Why does a long Read LCA puts everything in unassigned?

coconut21 · October 16, 2018, 6:20pm

I am working with reads from oxford nanopore sequencing data. They are longer reads but lower quality.
After running a diamond blastx with long read setting, I want to use MEGAN’s LCA algorithm to assign each read a taxa and a function then explore this data in KEGG.

I have tried working with .daa and .m8 files.
I have played around with reducing the LCA params but I’m not sure what they all mean.
Even when I input what I think are more lenient params, every read is put into the Not Assigned group.
This is odd since the blastx has assigned a taxa and a protein name to the reads.

caner · October 17, 2018, 9:35am

Hi,

Can you please post the set of parameters you used if you ran it from the commandline, or a screenshot of the LCA parameters of the import/meganize dialog?

Have you specified the correct mapping files for Taxonomy and KEGG (prot_acc2tax-June2018X1.abin and acc2kegg-Dec2017X1-ue.abin from http://ab.inf.uni-tuebingen.de/data/software/megan6/download/welcome.html)?

Best,
Caner

coconut21 · October 17, 2018, 8:57pm

Thanks for pointing me in the right direction. I wasn’t uploading the correct mapping files.

I added a screen shot of the parameters I used.
My blast results have a lot of gaps and mismatches (probably due to the long error prone nanopore reads).
Would these setting be more lenient for such reads?

caner · October 17, 2018, 9:16pm

Hi,

I wouldn’t worry about min score, max expected, and min percent identity as there are more advanced filters for long-reads, which will filter-out bad alignments anyways (since your input is DAA, these are probably already filtered by DIAMOND…).

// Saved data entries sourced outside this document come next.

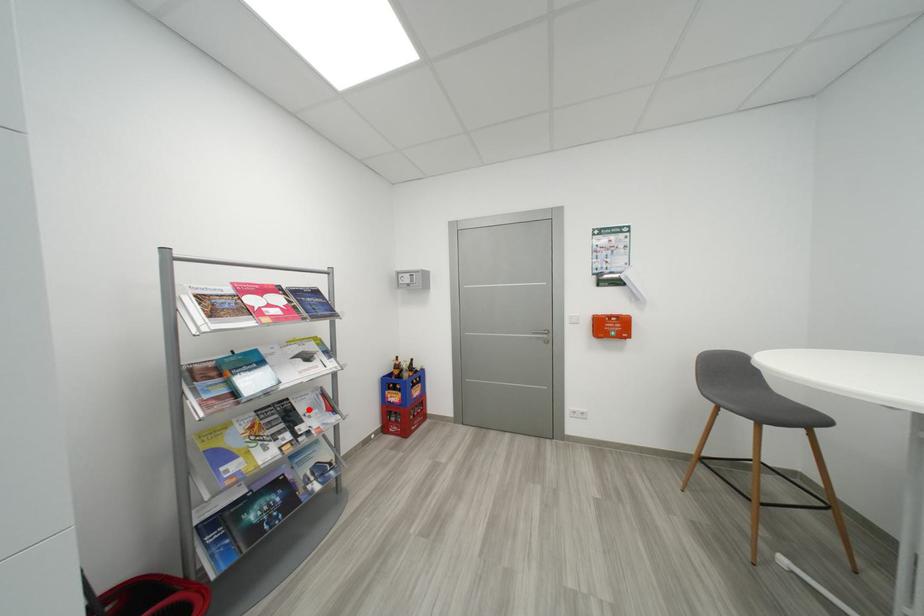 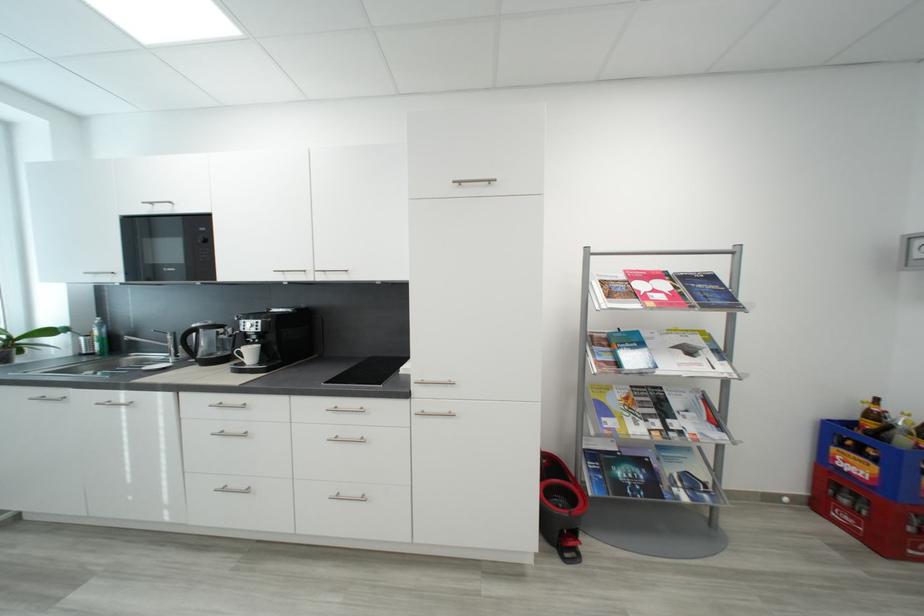 The point at the highlighted location is marked in the first image. Where is the corresponding point in the second image?

(684, 406) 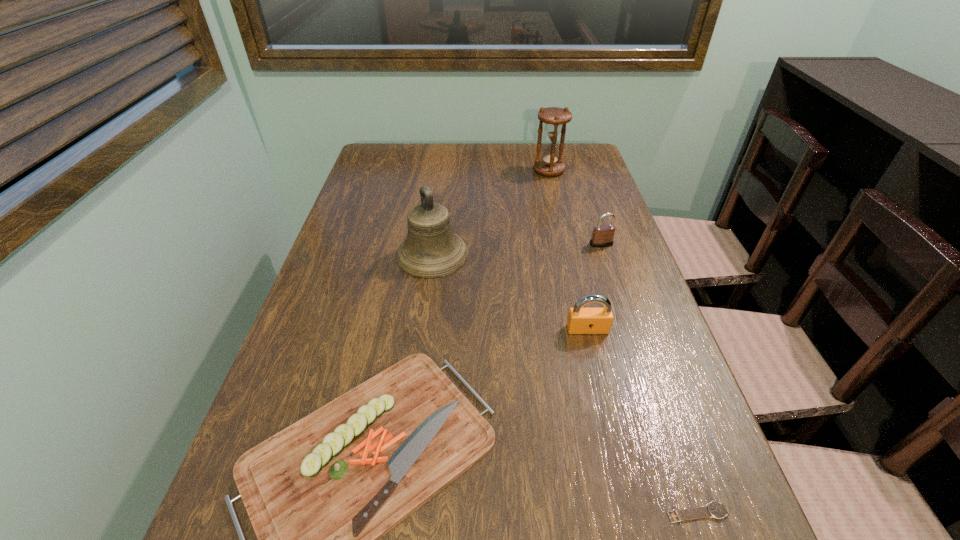 Locate an element on the screen. Image resolution: width=960 pixels, height=540 pixels. hourglass is located at coordinates (550, 164).

The image size is (960, 540). Identify the location of bell. (431, 250).

I want to click on the nearer padlock, so click(581, 320).

What are the coordinates of `the left padlock` in the screenshot? It's located at (581, 320).

Identify the location of the right padlock. (602, 236).

The height and width of the screenshot is (540, 960). What are the coordinates of `the shortest object` in the screenshot? It's located at (714, 509).

The height and width of the screenshot is (540, 960). What are the coordinates of `vacant space located on the front of the farthest object` in the screenshot? It's located at (554, 194).

Find the location of `free space located on the front of the bell`. free space located on the front of the bell is located at coordinates (427, 300).

What are the coordinates of `vacant region located 0.130m to unlock the nearer padlock from the front` in the screenshot? It's located at (602, 389).

Where is `vacant space situated on the left of the farther padlock`? This screenshot has height=540, width=960. vacant space situated on the left of the farther padlock is located at coordinates (518, 244). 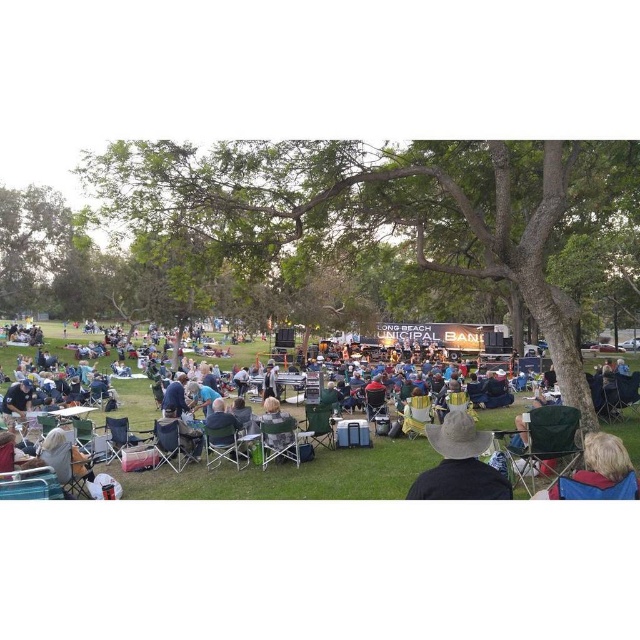 Where is `dark blue fabric chair at center`? dark blue fabric chair at center is located at coordinates (296, 476).

Who is positioned more to the right, dark blue fabric chair at center or brown straw hat at center?

From the viewer's perspective, brown straw hat at center appears more on the right side.

What do you see at coordinates (296, 476) in the screenshot? This screenshot has height=640, width=640. I see `dark blue fabric chair at center` at bounding box center [296, 476].

Where is `dark blue fabric chair at center`? dark blue fabric chair at center is located at coordinates (x=296, y=476). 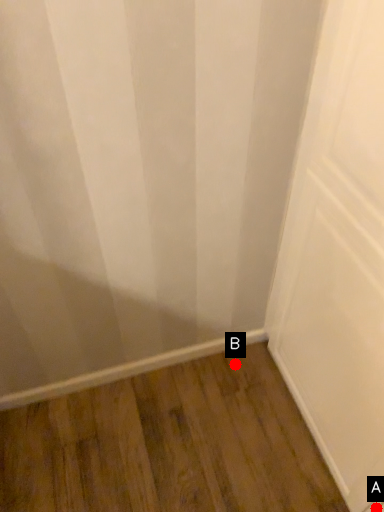 Question: Two points are circled on the image, labeled by A and B beside each circle. Which point is closer to the camera?

Choices:
 (A) A is closer
 (B) B is closer

Answer: (A) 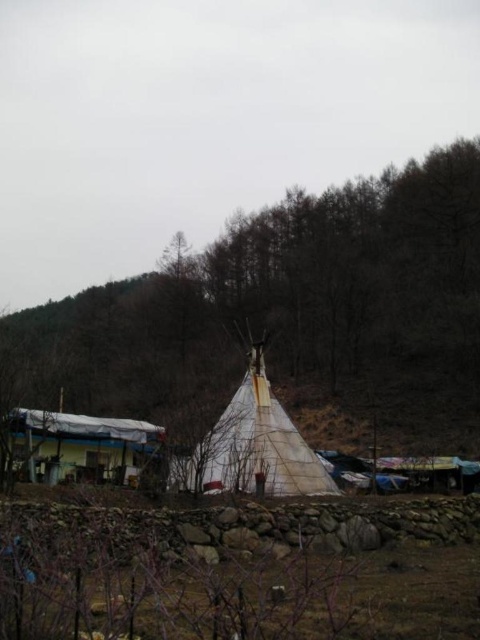 Is point (429, 332) positioned in front of point (151, 451)?

No, it is behind (151, 451).

Can you confirm if white fabric teepee at center is smaller than white canvas tent at lower left?

Actually, white fabric teepee at center might be larger than white canvas tent at lower left.

The image size is (480, 640). I want to click on white fabric teepee at center, so click(285, 310).

Between white canvas tent at center and white canvas tent at lower left, which one is positioned higher?

white canvas tent at center

Which is in front, point (284, 468) or point (115, 452)?

Point (284, 468) is in front.

This screenshot has width=480, height=640. Find the location of `white canvas tent at center`. white canvas tent at center is located at coordinates (252, 445).

Who is higher up, white fabric teepee at center or white canvas tent at center?

white fabric teepee at center is higher up.

The width and height of the screenshot is (480, 640). I want to click on white fabric teepee at center, so click(x=285, y=310). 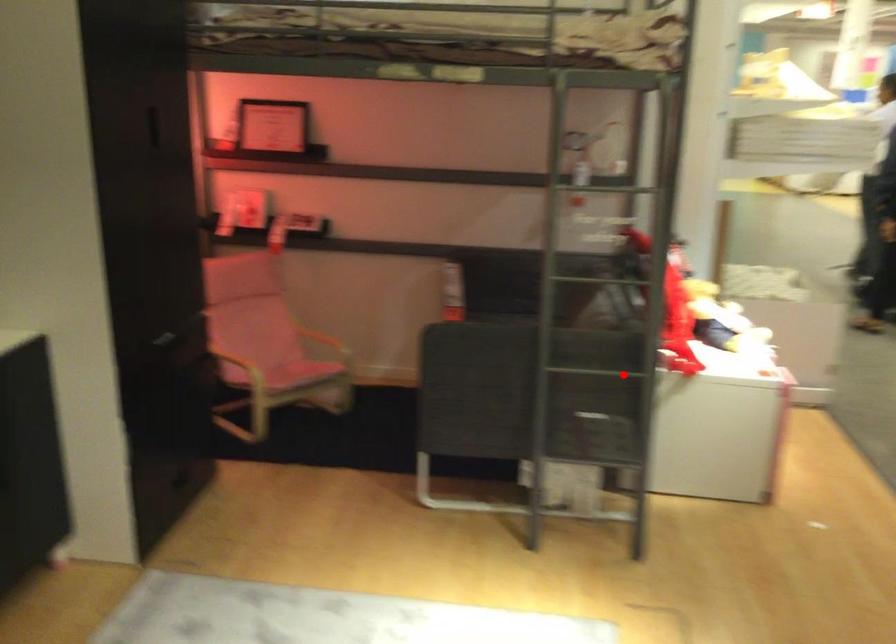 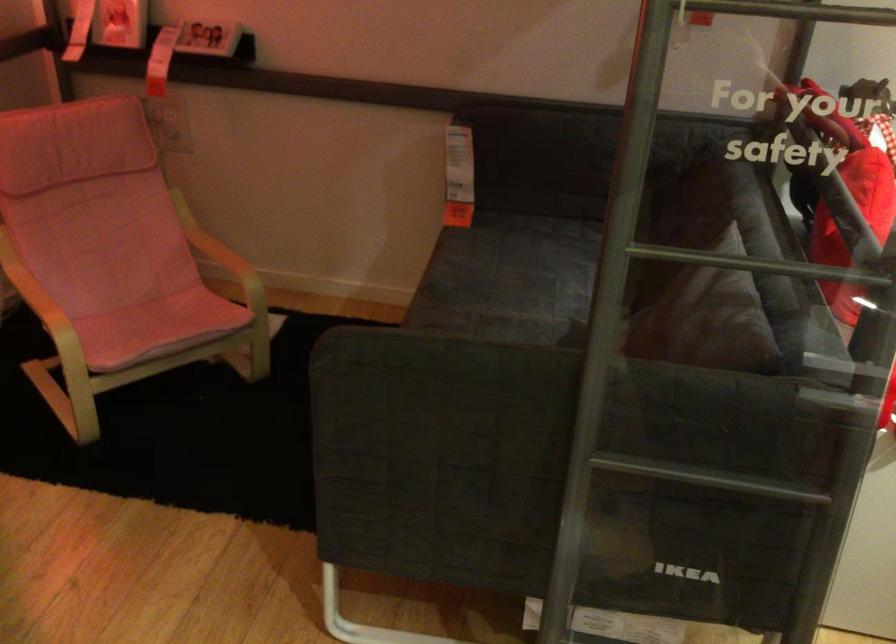 Question: I am providing you with two images of the same scene from different viewpoints. In image1, a red point is highlighted. Considering the same 3D point in image2, which of the following is correct?

Choices:
 (A) It is closer
 (B) It is farther

Answer: (A)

Percent-to-cover set to 50 doesn’t sound good, though. It’ll be very strict, meaning the assignments you’ll get will likely be very correct, although they will be very unspecific (at higher levels of taxonomy). For a good balance between specificity and sensitivity, we suggest something around 80%. If your dataset consists of organisms very well studied, you can go even higher, otherwise something around 70% might make more sense (in exchange of lowering specifity).